Wen könnte Josef Fritzl außer ihr eingeweiht haben? Wer könnte sein Komplize sein, um sein perfides Doppelleben Jahrzehnte lang zu unterstützen? "Also der Sohn war's bestimmt nicht", sagt Christian B., der Anfang 2000 in dem Mehrfamilienhaus wohnte, SPIEGEL ONLINE. "Der tat so, als sei er Hausmeister, hat aber nie groß was gemacht. Wenn der einen Kellerschlüssel hatte, heißt es noch lange nicht, dass er auch von dem Geheimversteck wusste." Das Landeskriminalamt Niederösterreich wollte sich zu diesem Thema vorerst nicht äußern.

Spezialisten des Bundeskriminalamtes prüfen derzeit, inwieweit die aufwendige Türkonstruktion mit elektronischem Schließmechanismus und Zahlencode fachkundig eingebaut wurde. Es gelte zu klären, ob und wie ein Einzelner die schwere Stahltüre anbringen konnte.
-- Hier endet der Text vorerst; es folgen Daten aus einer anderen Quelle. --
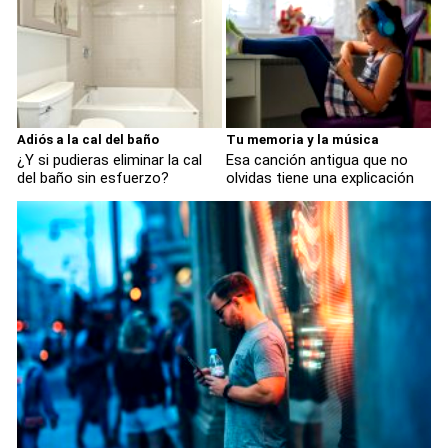
Adiós a la cal del baño
Tu memoria y la música
¿Y si pudieras eliminar la cal
Esa canción antigua que no
del baño sin esfuerzo?
olvidas tiene una explicación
Ein weiteres Versteck oder neue Horrornachrichten schließen die Ermittler jedoch aus. Chefermittler Franz Polzer verwies darauf, dass man weitere Häuser durchsucht habe, die Josef Fritzl gehörten. Insgesamt handele es sich um fünf Liegenschaften, die der 73-Jährige teilweise in Niederösterreich besitzt. Darunter ein Campingplatz samt Gasthof.

"Wir sind nicht die Stadt der Verbrecher"

Mehr als 200 Personen kamen am Dienstagabend zum Amstettener Hauptplatz und zündeten Kerzen für die Opfer der Familientragödie an. Veranstalter war die spontan gegründete Initiative "Gemeinschaft menschlich berührt". Damit folgten die Einwohner der Stadt dem Aufruf des Bürgermeisters: "Wir wollen zeigen, dass der Ort nicht Stadt der Verbrecher ist und dem entstandenen Eindruck über Amstetten entgegenwirken."

"Betroffenheit, Trauer, Wut, vielleicht auch Hass hat uns in den vergangenen Tagen begleitet. Wir mussten zur Kenntnis nehmen, dass es in unserer Stadt etwas gibt, das wir nicht fassen können", sagte Pfarrer Peter Bösendorfer. Die Bevölkerung sei nun gefordert, "zu helfen und solidarisch zu sein, dass für die Kinder und Frauen ein Leben möglich wird."

Das wird nicht einfach werden, denn in einem 23.000-Einwohner großen Städtchen wie Amstetten "läuft man sich ständig über den Weg", sagt Lina Angermeier. "Keiner der Familie Fritzl kann eigentlich je wieder hier leben - wenn er frei von Ängsten, aber auch von Vorwürfen sein will."